Fim da dúvida
Somos todos Bentinhos, da obra machadiana. E o governo petista uma Capitu política, com plena consciência de que um projeto de poder resolveria sua vida e de seus companheiros. Se em Dom Casmurro pairam inúmeras dúvidas e questões em aberto, hoje a nação tem a percepção de uma verdade que até pouco tempo era incerta: nunca na história do país um cidadão manipulou como fantoche boa parte da população, e literalmente acredita estar acima das instituições democráticas, comprometendo os alicerces do pacto federativo. Tenho consciência de que a liberação das escutas pelo juiz Sérgio Moro é ilícita, e que parte não poderá ser utilizada como prova no processo criminal – além de colocar em risco até mesmo o andamento da Lava Jato, pois dificilmente ele escapará de sanções administrativas. Todavia, agradeço a esse ato político – em contraposição à nomeação de Lula a Casa Civil e a decisão do STF sobre o rito do impeachment, para pôr um ponto final na incerteza de quão insignificantes nós somos perante aos nossos "líderes". Agora, é a hora de provarmos que não somos insignificantes!

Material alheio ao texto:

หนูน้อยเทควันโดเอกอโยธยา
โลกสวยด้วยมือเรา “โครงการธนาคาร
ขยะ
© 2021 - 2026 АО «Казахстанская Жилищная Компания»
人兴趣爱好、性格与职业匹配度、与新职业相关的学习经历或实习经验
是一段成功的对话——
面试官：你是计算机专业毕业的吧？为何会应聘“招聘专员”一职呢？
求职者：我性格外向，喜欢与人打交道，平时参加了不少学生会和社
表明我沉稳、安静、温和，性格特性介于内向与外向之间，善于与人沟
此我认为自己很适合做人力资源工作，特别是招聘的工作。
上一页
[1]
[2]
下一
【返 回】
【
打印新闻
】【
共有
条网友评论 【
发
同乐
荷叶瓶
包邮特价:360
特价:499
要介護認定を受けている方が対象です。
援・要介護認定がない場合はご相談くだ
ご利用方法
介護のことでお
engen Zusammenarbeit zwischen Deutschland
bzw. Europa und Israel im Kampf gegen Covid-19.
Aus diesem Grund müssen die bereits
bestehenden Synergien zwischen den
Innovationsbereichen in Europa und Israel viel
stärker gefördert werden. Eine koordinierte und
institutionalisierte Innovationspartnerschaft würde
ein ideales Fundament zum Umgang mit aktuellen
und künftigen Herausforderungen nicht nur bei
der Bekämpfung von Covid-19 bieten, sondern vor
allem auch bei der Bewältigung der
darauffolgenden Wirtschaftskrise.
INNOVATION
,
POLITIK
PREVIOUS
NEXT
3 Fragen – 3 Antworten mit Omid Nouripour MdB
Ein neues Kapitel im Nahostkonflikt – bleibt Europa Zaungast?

SEBASTIÃO SEIJI TOKUNAGA (advogado) – Londrina

Esconderijo!
Que ótimo! Na hora de se esconder da Justiça, onde tem muito a explicar, o cidadão Luiz Inácio da Silva escolhe a Casa Civil como covil perfeito. Lembre-se, cidadão, que essa é a "cadeira maldita" de todos os governos petistas, de onde todos os que lhe foram designados saíram de forma não muito honrosa. Não é, José Dirceu? Sendo assim, cabe-nos, esperançosos cidadãos brasileiros, aguardar apenas um pouco mais para que a "maldição" da citada pasta se confirme e mais um seja de lá retirado, conforme manda a lei. E isto se dará em um tempo muito, muito breve, podem ter certeza!
NINA CARDOSO (psicóloga) – Londrina

Afronta
O PT mais uma vez conseguiu mostrar a que veio. A nomeação de Lula para ministro da Casa Civil é uma afronta à nossa inteligência. "A gente faz o diabo pra se manter no poder", foi dito na última campanha. Foi nomeado, sem sombra de dúvida, o mais ignorante ministro que teve esta Nação, não importando a pasta. Conseguimos ter um ministro que um dia se gabou de nunca ter lido um livro. Salve-se quem puder.

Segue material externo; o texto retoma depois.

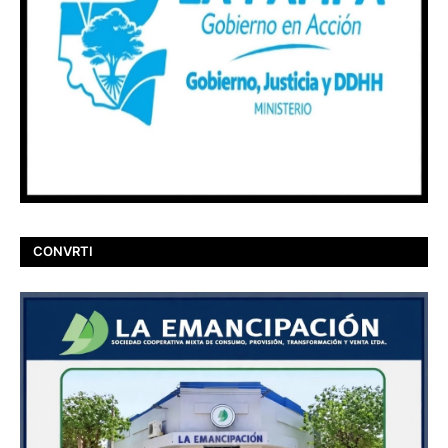
CONVRTI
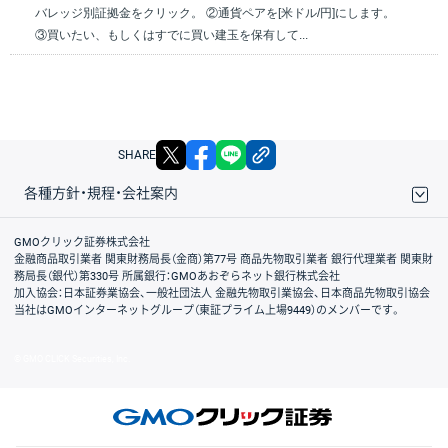
バレッジ別証拠金をクリック。 ②通貨ペアを[米ドル/円]にします。
③買いたい、もしくはすでに買い建玉を保有して...
X
facebook
LINE
リンクをコピー
SHARE
各種方針・規程・会社案内
取引規程・約款
サイトマップ
その他のご案内
個人情報保護方針
最良執行方針
サイトのご利用について
ディスクレイマー
信託保全
リスク説明
会社案内
GMOクリック証券株式会社
金融商品取引業者 関東財務局長（金商）第77号 商品先物取引業者 銀行代理業者 関東財
務局長（銀代）第330号 所属銀行：GMOあおぞらネット銀行株式会社
加入協会：日本証券業協会、一般社団法人 金融先物取引業協会、日本商品先物取引協会
当社はGMOインターネットグループ（東証プライム上場9449）のメンバーです。
© GMO CLICK Securities, Inc.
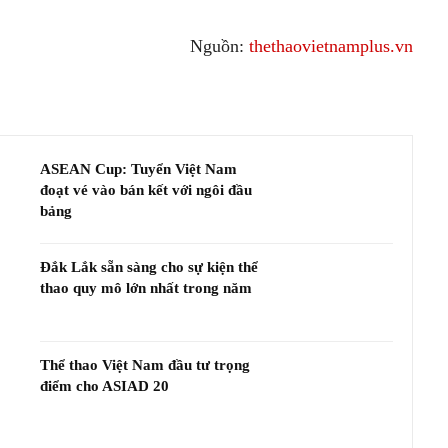
Nguồn:
thethaovietnamplus.vn
ASEAN Cup: Tuyển Việt Nam
đoạt vé vào bán kết với ngôi đầu
bảng
Đắk Lắk sẵn sàng cho sự kiện thể
thao quy mô lớn nhất trong năm
Thể thao Việt Nam đầu tư trọng
điểm cho ASIAD 20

JOSÉ ROBERTO DIAS (aposentado) - Londrina
Operação Lava Jato
Por esses dois anos de atuação, o juiz Sérgio Moro e todos os envolvidos nesse trabalho ímpar da Operação Lava Jato, merecem todo nosso respeito e gratidão. Poucos brasileiros fizeram tanto por nossa Nação, quanto esses brilhantes Procuradores, Polícia Federal, juiz Moro e equipe sediada em Curitiba. O Paraná, o Brasil e mais que isso - a família brasileira - muito deve a esse trabalho maravilhoso.

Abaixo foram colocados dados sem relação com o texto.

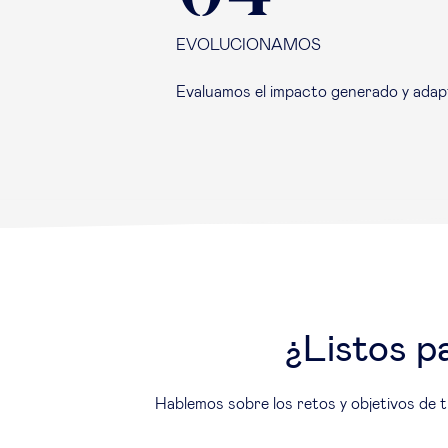
EVOLUCIONAMOS
Evaluamos el impacto generado y adapt
¿Listos p
Hablemos sobre los retos y objetivos de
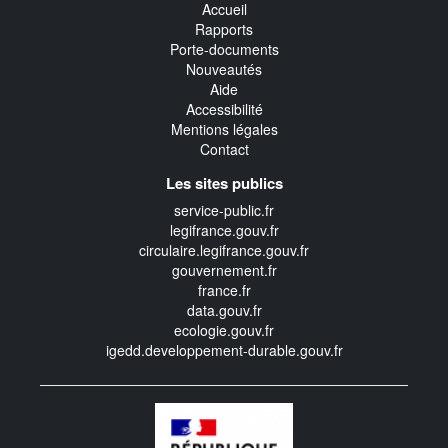
Accueil
Rapports
Porte-documents
Nouveautés
Aide
Accessibilité
Mentions légales
Contact
Les sites publics
service-public.fr
legifrance.gouv.fr
circulaire.legifrance.gouv.fr
gouvernement.fr
france.fr
data.gouv.fr
ecologie.gouv.fr
igedd.developpement-durable.gouv.fr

LUIZ EDGARD BUENO (escritor) - Londrina

Corrupto de estimação
Buscado pela Justiça para pagar pelos seus crimes, o bandido de estimação de parcela da nossa população, conseguiu abrigo junto aos seus iguais instalado no Poder Executivo Federal. Usando costumeiramente o palavreado chulo que aprendeu no meio depravado dos sindicalistas "chupins" e pelegos, desafia com arrogância descomunal a tudo e a todos. Com o atrevimento de um tirano, insulta e coloca sob suspeita a integridade moral dos ministros da Corte Suprema. Também é desrespeitoso com os brasileiros que não aceitam seus arroubos despóticos, reivindicando o status de um ser superior, acima da lei e intocável. Sua verborrágica oratória agrada e faz vibrar os otários que o seguem. Suas mentiras satisfazem aos incautos e pobres coitados, desprovidos de uma visão mais acurada da real situação do País e que se deleitam com as migalhas do seu banquete. Suas atitudes são apoiadas pelos fanatizados, pela "esquerda caviar" e por uma turba de ociosos e improdutivos que, como ele, nunca trabalharam e vivem às custas de verbas sindicais, extorquidas do dinheiro suado dos trabalhadores brasileiros. Ultimamente, age como um meliante em fuga constante da polícia. E a inútil mandatária mor da República, que lhe deu salvo conduto e as chaves do palácio para fugir da lei, tem a petulância de bater no peito e dizer: "Sou honesta, ninguém prova nada contra mim". Seria cômico, se não fosse trágico.